> _What the task asks_: From the entries below, gather each line containing the word "Programa".

> _Provided data_:
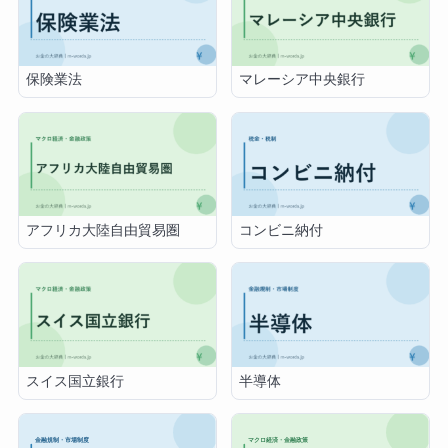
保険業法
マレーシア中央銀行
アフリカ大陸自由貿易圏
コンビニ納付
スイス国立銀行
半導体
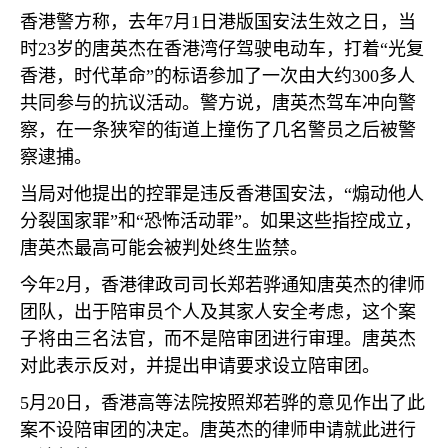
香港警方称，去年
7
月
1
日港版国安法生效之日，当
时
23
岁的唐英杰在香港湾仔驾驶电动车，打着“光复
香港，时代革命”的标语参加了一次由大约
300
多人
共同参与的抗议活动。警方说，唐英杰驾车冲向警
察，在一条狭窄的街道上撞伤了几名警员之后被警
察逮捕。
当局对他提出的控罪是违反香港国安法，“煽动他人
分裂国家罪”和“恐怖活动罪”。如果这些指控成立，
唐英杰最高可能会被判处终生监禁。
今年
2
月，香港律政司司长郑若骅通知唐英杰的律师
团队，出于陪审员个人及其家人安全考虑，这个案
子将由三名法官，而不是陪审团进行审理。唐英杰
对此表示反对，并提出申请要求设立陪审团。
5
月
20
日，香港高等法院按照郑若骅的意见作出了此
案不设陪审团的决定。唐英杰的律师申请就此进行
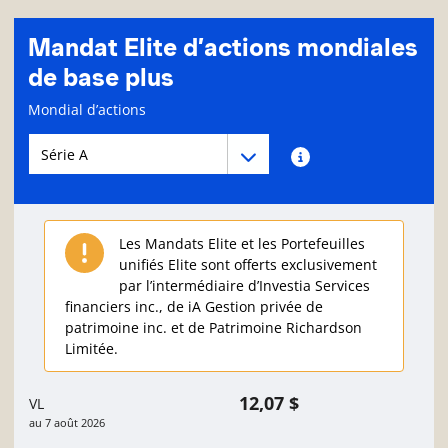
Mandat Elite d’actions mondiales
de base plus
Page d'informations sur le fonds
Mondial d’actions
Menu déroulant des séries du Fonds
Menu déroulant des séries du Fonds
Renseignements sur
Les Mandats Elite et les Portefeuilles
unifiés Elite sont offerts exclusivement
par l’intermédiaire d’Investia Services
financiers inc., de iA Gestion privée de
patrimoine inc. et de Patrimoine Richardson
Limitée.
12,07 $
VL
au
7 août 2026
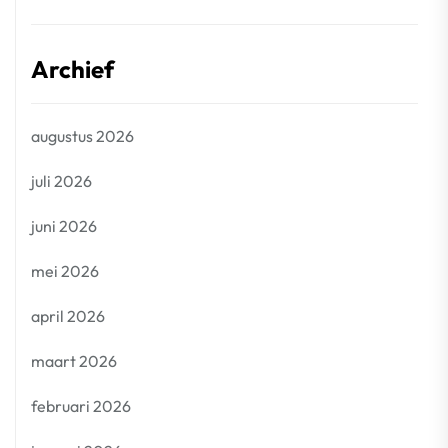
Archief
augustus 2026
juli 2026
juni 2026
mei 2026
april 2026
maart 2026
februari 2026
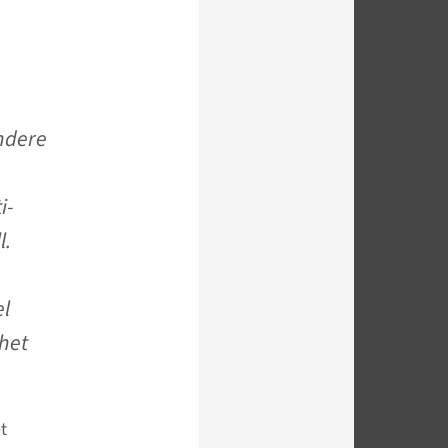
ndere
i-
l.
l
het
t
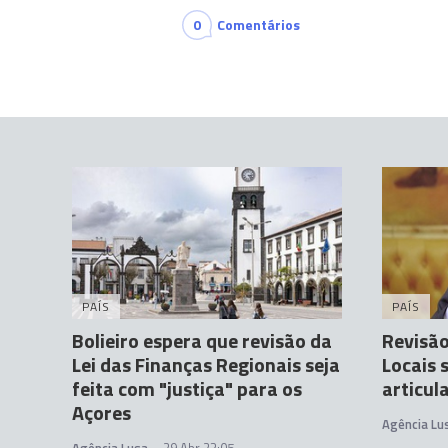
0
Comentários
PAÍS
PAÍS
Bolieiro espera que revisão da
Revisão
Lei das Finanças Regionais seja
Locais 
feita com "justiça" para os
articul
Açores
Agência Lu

--

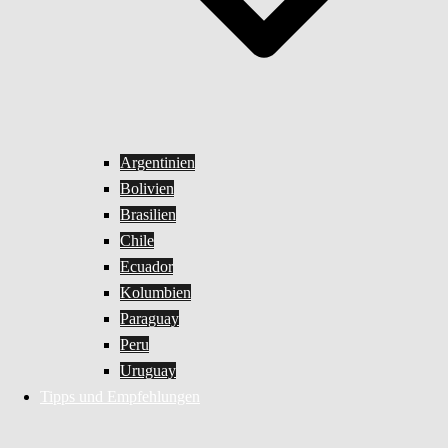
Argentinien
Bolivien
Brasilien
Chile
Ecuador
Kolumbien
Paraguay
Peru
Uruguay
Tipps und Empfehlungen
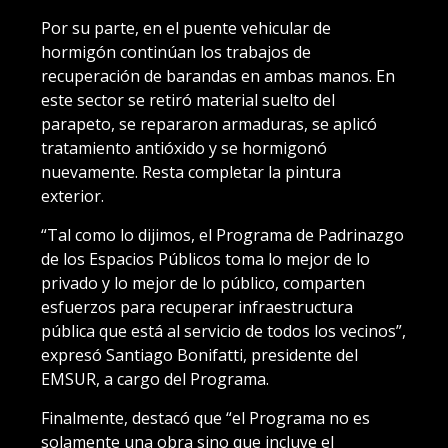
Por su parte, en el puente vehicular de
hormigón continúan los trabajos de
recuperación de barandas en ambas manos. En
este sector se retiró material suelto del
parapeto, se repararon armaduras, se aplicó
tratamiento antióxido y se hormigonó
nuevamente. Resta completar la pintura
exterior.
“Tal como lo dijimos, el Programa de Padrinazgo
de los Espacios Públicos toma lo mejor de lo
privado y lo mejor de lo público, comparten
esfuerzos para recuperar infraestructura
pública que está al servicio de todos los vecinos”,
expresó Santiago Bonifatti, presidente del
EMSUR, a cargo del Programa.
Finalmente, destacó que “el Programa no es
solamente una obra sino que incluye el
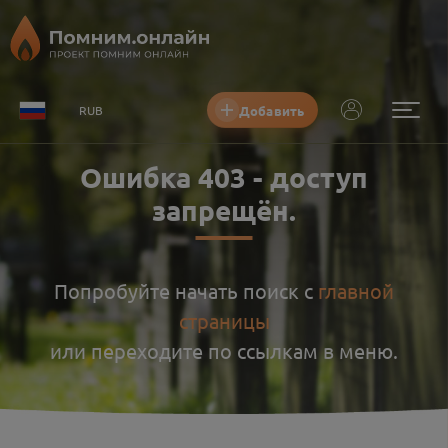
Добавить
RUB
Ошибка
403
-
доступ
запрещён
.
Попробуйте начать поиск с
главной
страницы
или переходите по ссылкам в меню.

> _Written solution_:
“Tal como lo dijimos, el Programa de Padrinazgo
EMSUR, a cargo del Programa.
Finalmente, destacó que “el Programa no es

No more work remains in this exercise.